Video released Thursday by IIHS show 35 mph crash tests involving underride guards manufactured by Vanguard, which is based in Monon, Ind.

Vanguard’s earlier models failed IIHS 50 percent overlap tests despite complying with U.S. Canadian regulations, and crash test video shows the Chevrolet Malibu sliding underneath.

However, the new 2015 guard stopped the oncoming Malibu, preserving survival space for the test dummy in the driver’s seat and preventing the dummy’s head from hitting the rear of the trailer.

“When that happens, injury measures taken from the dummy almost always indicate certain death for a person in a real crash,” read the IIHS report.

Vanguard president Charlie Mudd told Kenney the 2015 trailer is a prototype, but the company hopes to make it a standard offering.

“We’re all for improving safety,” said Mudd.

The test is part of an IIHS research program to spur better underride guards that won’t buckle or break away when a truck trailer gets rear-ended by another vehicle.

Underride crashes are a recurring problem in Indiana, with many drivers crashing into the backs of semi-trucks and dying immediately on scene.

IIHS crash tests have previously demonstrated that underride guards need to be stronger than current U.S. safety standards.

According to IIHS, there are 8 major manufacturers of trailers, and all of them now pass the IIHS 50% overlap test as well as the full-width test.  

“The next step is to get improvement on the 30% overlap crash configuration,” said Russ Rader, spokesperson for IIHS. “Only one manufacturer passed the 30% overlap test in our 2013 round of crash tests – a Canadian manufacturer called Manac.”

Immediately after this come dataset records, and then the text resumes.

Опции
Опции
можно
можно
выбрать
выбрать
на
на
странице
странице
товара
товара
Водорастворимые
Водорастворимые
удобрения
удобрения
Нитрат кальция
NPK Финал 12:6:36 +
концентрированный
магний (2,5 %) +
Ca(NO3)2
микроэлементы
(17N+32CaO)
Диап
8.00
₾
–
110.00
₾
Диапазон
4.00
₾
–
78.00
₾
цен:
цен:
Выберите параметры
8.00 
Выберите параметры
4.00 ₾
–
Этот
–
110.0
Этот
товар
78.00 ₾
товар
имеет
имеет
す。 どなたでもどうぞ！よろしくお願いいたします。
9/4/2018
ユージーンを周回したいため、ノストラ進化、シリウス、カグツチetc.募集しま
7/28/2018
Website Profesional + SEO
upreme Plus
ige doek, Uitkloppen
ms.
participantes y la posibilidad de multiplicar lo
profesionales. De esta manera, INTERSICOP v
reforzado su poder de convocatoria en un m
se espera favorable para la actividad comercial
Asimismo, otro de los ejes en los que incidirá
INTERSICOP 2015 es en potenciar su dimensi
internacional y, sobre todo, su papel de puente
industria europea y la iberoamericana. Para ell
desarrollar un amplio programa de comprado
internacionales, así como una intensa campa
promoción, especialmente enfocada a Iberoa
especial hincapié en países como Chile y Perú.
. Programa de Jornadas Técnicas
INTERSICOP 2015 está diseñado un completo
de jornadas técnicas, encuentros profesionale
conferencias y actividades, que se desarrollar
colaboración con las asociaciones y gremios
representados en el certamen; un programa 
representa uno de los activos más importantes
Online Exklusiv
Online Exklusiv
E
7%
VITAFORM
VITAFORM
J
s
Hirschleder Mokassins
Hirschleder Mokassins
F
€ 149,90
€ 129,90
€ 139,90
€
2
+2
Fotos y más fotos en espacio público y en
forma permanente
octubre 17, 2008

Manufacturers are taking action in advance of federal rulemaking that could toughen regulations on underride guards.

The National Highway Traffic Safety Administration has initiated a rulemaking process to evaluate options for enhancing the safety of rear impact guards on big trucks.

The decision by NHTSA comes in response to a petition from Marianne Karth, who lost two daughters in an underride crash, and the Truck Safety Coalition.

The Truck Safety Coalition released a statement Thursday praising the industry for making safety improvements.

“I am glad that advances are being made by the industry. Having advocated for better underride guards for over thirty years, I can personally testify that it takes far too long to produce a requirement for lifesaving safety improvements,” said Jennifer Tierney, Board Member for Citizens for Reliable and Safe Highways (CRASH), Truck Safety Coalition (TSC) North Carolina Volunteer Coordinator, and Member, FMCSA, Motor Carrier Safety Advisory Committee (MCSAC), after losing her father in an underride crash.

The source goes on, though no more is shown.